··· DATA ···

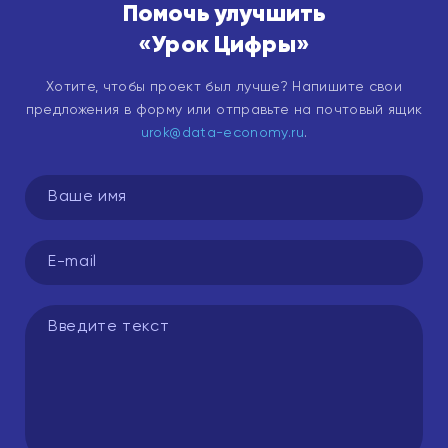
Помочь улучшить
«Урок Цифры»
Хотите, чтобы проект был лучше? Напишите свои
предложения в форму или отправьте на почтовый ящик
urok@data-economy.ru
.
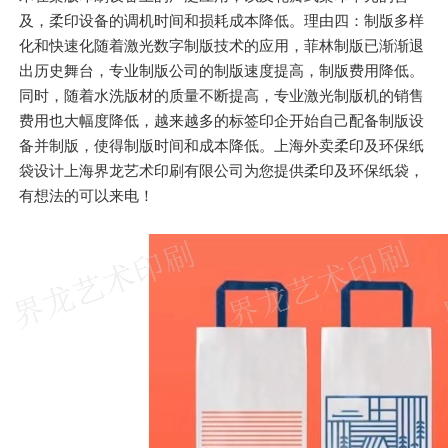
及，柔印设备的调机时间和损耗成本降低。理由四：制版多样
化和快速化随着激光数字制版技术的应用，菲林制版已渐渐退
出历史舞台，专业制版公司的制版速度提高，制版费用降低。
同时，随着水洗版材的质量不断提高，专业激光制版机的销售
费用也大幅度降低，越来越多的标签印企开始自己配备制版设
备并制版，使得制版时间和成本降低。上海外卖柔印及环保纸
袋设计上海界龙艺术印刷有限公司为您提供柔印及环保纸袋，
有想法的可以来电！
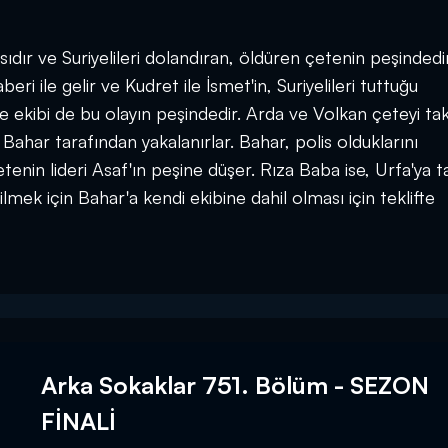
dır ve Suriyelileri dolandıran, öldüren çetenin peşindedir
eri ile gelir ve Kudret ile İsmet'in, Suriyelileri tuttuğu
e ekibi de bu olayın peşindedir. Arda ve Volkan çeteyi ta
 Bahar tarafından yakalanırlar. Bahar, polis olduklarını
enin lideri Asaf'ın peşine düşer. Rıza Baba ise, Urfa'ya t
mek için Bahar'a kendi ekibine dahil olması için teklifte
Arka Sokaklar 751. Bölüm - SEZON
FİNALİ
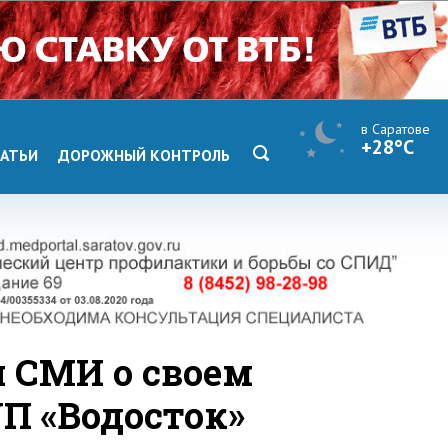
в Саратове
+28°C
АТЬИ
ДОРОЖНЫЙ КОНТРОЛЬ
 СМИ о своем
П «Водосток»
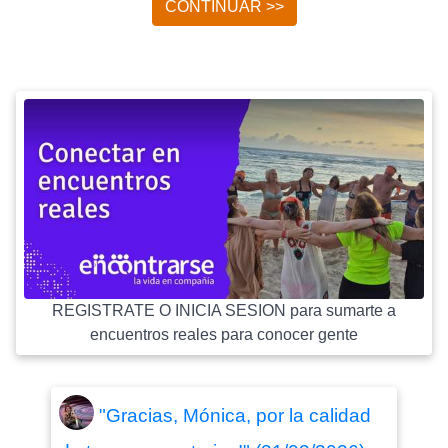
CONTINUAR >>
REGISTRATE O INICIA SESION para sumarte a
encuentros reales para conocer gente
"Gracias, Mónica, por la calidad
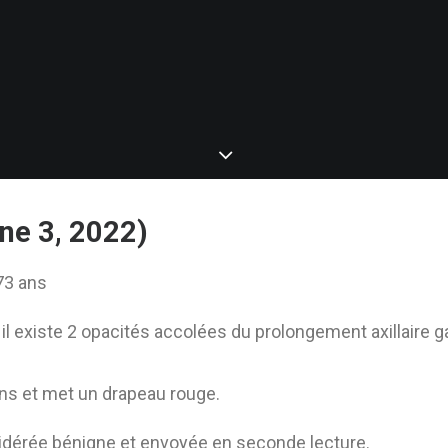
ne 3, 2022)
73 ans
il existe 2 opacités accolées du prolongement axillaire
s et met un drapeau rouge.
érée bénigne et envoyée en seconde lecture.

···

— WORK INSTRUCTIONS —
Copy each line of the listing exactly, skipping any picture.

— ANSWER TO THE EXERCISE —
Помочь улучшить
«Урок Цифры»
Хотите, чтобы проект был лучше? Напишите свои
предложения в форму или отправьте на почтовый ящик
urok@data-economy.ru
.
及，柔印设备的调机时间和损耗成本降低。理由四：制版多样
化和快速化随着激光数字制版技术的应用，菲林制版已渐渐退
出历史舞台，专业制版公司的制版速度提高，制版费用降低。
同时，随着水洗版材的质量不断提高，专业激光制版机的销售
费用也大幅度降低，越来越多的标签印企开始自己配备制版设
备并制版，使得制版时间和成本降低。上海外卖柔印及环保纸
袋设计上海界龙艺术印刷有限公司为您提供柔印及环保纸袋，
有想法的可以来电！
dır ve Suriyelileri dolandıran, öldüren çetenin peşindedir
eri ile gelir ve Kudret ile İsmet'in, Suriyelileri tuttuğu
e ekibi de bu olayın peşindedir. Arda ve Volkan çeteyi ta
 Bahar tarafından yakalanırlar. Bahar, polis olduklarını
enin lideri Asaf'ın peşine düşer. Rıza Baba ise, Urfa'ya t
mek için Bahar'a kendi ekibine dahil olması için teklifte
Arka Sokaklar 751. Bölüm - SEZON
FİNALİ
в Саратове
+28°C
АТЬИ
ДОРОЖНЫЙ КОНТРОЛЬ
 СМИ о своем
П «Водосток»
CONTINUAR >>
REGISTRATE O INICIA SESION para sumarte a
encuentros reales para conocer gente
"Gracias, Mónica, por la calidad
ne 3, 2022)
73 ans
il existe 2 opacités accolées du prolongement axillaire
s et met un drapeau rouge.
érée bénigne et envoyée en seconde lecture.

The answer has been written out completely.